Attacking the internet

Last week, someone tried to break the internet.

Last week, someone tried to break the internet.

Luckily for all of us, their efforts were not particularly well thought-out, and failed shortly after they began. But next time, we may not be so lucky.

The event was an attempt at a sophisticated denial-of-service (DoS) attack. This is one of the oldest tricks in the book as far as the internet is concerned, and one of the easiest ways of bringing a web server to its knees.

The idea is simple enough: you take control of one or more computers connected to the internet (the more, the better) and use them to send vast amounts of requests for data to the target victim computer.

That victim is soon overwhelmed with incoming messages and inevitably crashes under the strain. If the victim computer hosts web sites or email accounts, anyone trying to reach those sites or read those emails will be unable to until the DoS attack subsides, and someone in charge of the victim computer can unplug it, dust it down, reboot it and re-connect it to the net.

What made last week’s attack more interesting was that it targeted specific - and very important – computers that act as the central address books for the whole internet.

They are known as the “domain name root servers”. There are 13 of them around the world, maintained on a voluntary basis by companies and non-profit organisations like universities.

The job of the root servers is to maintain the database that holds web site addresses, and maps them to specific computers.

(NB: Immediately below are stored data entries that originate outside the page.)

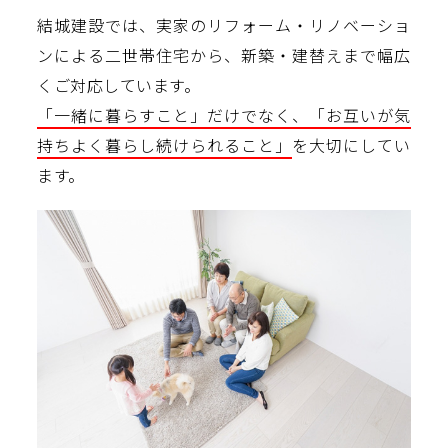
結城建設では、実家のリフォーム・リノベーショ
ンによる二世帯住宅から、新築・建替えまで幅広
くご対応しています。
「一緒に暮らすこと」だけでなく、「お互いが気
持ちよく暮らし続けられること」
を大切にしてい
ます。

It is thanks to the root servers that when you type “www.yahoo.com” into your web browser, you are connected to the correct web server that stores the Yahoo web site.

The root servers maintain this database and regularly distribute copies of it to many other computers, so that it becomes widespread and distributed as widely as possible.

Last week’s DoS attack was directly aimed at the root servers. It was designed to bring each of them to its knees under a vast flood of incoming data. If it had succeeded in bringing all of the root servers down for many hours, the net would have started to slow down considerably.

But while there was a little minor disruption for some Internet Service Providers, the root server system remained operational. Seven of the 13 root servers were affected, for as long as three hours each, but that posed no real problem.

The whole point of having the root servers distributed is to make the internet as secure as possible. By allowing the database of root server information to be spread around to other computers, the organisers of the system can be sure that even if several root servers disappear from the net, reasonably recent copies of their data will still be available.